Every bill creates winners and losers. Here's who stands to gain and who bears the cost.

Who Benefits

  • Senators and oversight committees sponsoring the resolution — they gain a consolidated, Senate‑level statement they can use to justify hearings, subpoena requests, or budget scrutiny.
  • States and research organizations suing HHS — the resolution’s factual findings bolster political support for their litigation and may influence public perception and court filings.
  • Public‑health advocacy groups and vaccine proponents — a high‑visibility Senate statement adds pressure for HHS to restore programs and staff argued to be essential for disease prevention and equity.
  • Career civil servants and affected grantees seeking restoration or redress — the resolution increases leverage for reversals, rehiring, or settlements by documenting congressional concern.

Who Bears the Cost

  • The Secretary and his political supporters — the resolution concentrates political opposition and increases pressure for resignation, removal by the President, or intensified scrutiny.
  • HHS leadership and agency operations — the heightened scrutiny risks short‑term instability, slows decisionmaking, and could complicate ongoing program transitions and litigation posture.
  • Communities served by disrupted programs — interruptions to surveillance, immunization, maternal health, aging, and disability services can translate into real service gaps and delayed research outcomes.
  • Federal employees and contractors not targeted by firings — morale and retention may deteriorate across HHS as politicization and public controversy intensify, increasing operational costs and turnover.

Key Issues

The Core Tension

The central dilemma is accountability versus operational stability: the Senate can and arguably should call out conduct that violates statutory duties, yet a symbolic condemnation that does not change the legal relationship between the executive and legislative branches may increase turmoil at an agency whose effective functioning is vital to public health.

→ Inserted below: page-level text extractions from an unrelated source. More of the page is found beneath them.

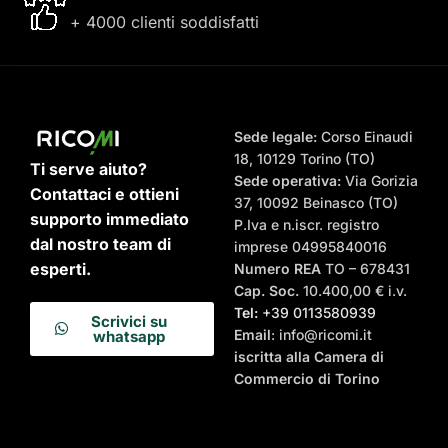
+ 4000 clienti soddisfatti
Sede legale:
Corso Einaudi
18, 10129 Torino (TO)
Ti serve aiuto?
Sede operativa:
Via Gorizia
Contattaci e ottieni
37, 10092 Beinasco (TO)
supporto immediato
P.Iva e n.iscr. registro
dal nostro team di
imprese 04995840016
esperti.
Numero REA
TO – 678431
Cap. Soc.
10.400,00 € i.v.
Tel:
+39 0113580939
Scrivici su
Email
: info@ricomi.it
whatsapp
iscritta alla Camera di
Commercio di Torino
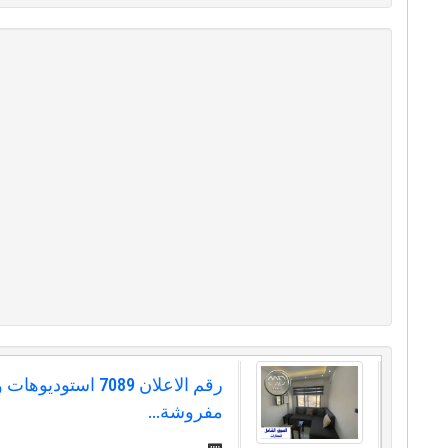
رقم الاعلان 7089 استودي
مفروشة...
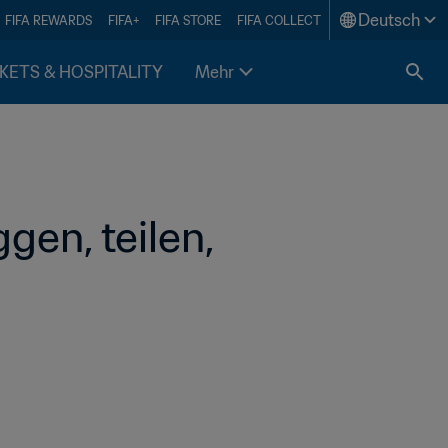
Deutsch
FIFA REWARDS
FIFA+
FIFA STORE
FIFA COLLECT
KETS & HOSPITALITY
Mehr
en, teilen, 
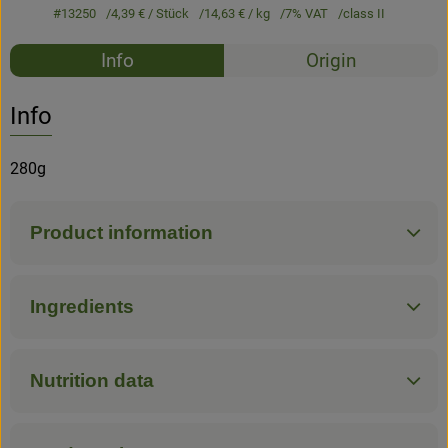
#13250
4,39 €
/ Stück
14,63 €
/ kg
7% VAT
class II
Recipes
Info
Origin
No suitable rec
Discover suitable recipes
Info
280g
Product information
Ingredients
Nutrition data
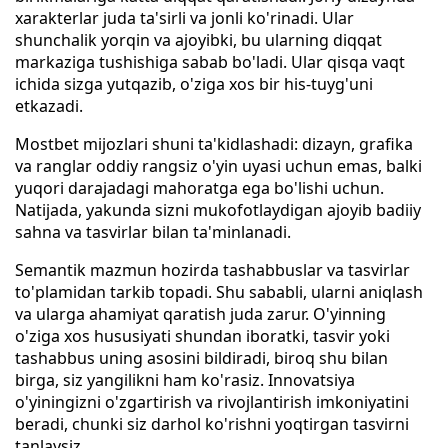
xarakterlar juda ta'sirli va jonli ko'rinadi. Ular
shunchalik yorqin va ajoyibki, bu ularning diqqat
markaziga tushishiga sabab bo'ladi. Ular qisqa vaqt
ichida sizga yutqazib, o'ziga xos bir his-tuyg'uni
etkazadi.
Mostbet mijozlari shuni ta'kidlashadi: dizayn, grafika
va ranglar oddiy rangsiz o'yin uyasi uchun emas, balki
yuqori darajadagi mahoratga ega bo'lishi uchun.
Natijada, yakunda sizni mukofotlaydigan ajoyib badiiy
sahna va tasvirlar bilan ta'minlanadi.
Semantik mazmun hozirda tashabbuslar va tasvirlar
to'plamidan tarkib topadi. Shu sababli, ularni aniqlash
va ularga ahamiyat qaratish juda zarur. O'yinning
o'ziga xos hususiyati shundan iboratki, tasvir yoki
tashabbus uning asosini bildiradi, biroq shu bilan
birga, siz yangilikni ham ko'rasiz. Innovatsiya
o'yiningizni o'zgartirish va rivojlantirish imkoniyatini
beradi, chunki siz darhol ko'rishni yoqtirgan tasvirni
tanlaysiz.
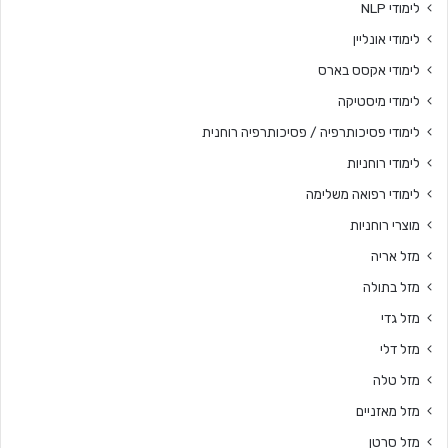
לימודי NLP
לימודי אונליין
לימודי אקסס בארס
לימודי מיסטיקה
לימודי פסיכותרפיה / פסיכותרפיה רוחנית
לימודי רוחניות
לימודי רפואה משלימה
מוצרי רוחניות
מזל אריה
מזל בתולה
מזל גדי
מזל דלי
מזל טלה
מזל מאזניים
מזל סרטן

The resolution is powerful rhetorically but legally toothless. It does not vacate an appointment, trigger removal procedures, or change statutory responsibilities; removal of an executive‑branch Secretary requires presidential action, impeachment and conviction, or voluntary resignation.

The document’s primary utilities are political: it aggregates allegations into a single Senate posture, increases pressure on the White House, and supplies a public record useful to litigants and oversight processes.

That political utility creates tradeoffs. Elevating a nonbinding denunciation can shore up oversight and create momentum for corrective action, but it also risks deepening administrative instability at an agency responsible for pandemic preparedness, immunizations, and safety‑critical research.

Courts weighing APA claims will treat the resolution as political speech, not dispositive legal authority, although its factual recitals may influence public perceptions and the tone of subsequent congressional investigations. Implementation risks include further staff departures, complications in grant‑making and regulatory processes, and the potential for rhetoric to exacerbate public distrust of health institutions at a time when continuity matters most.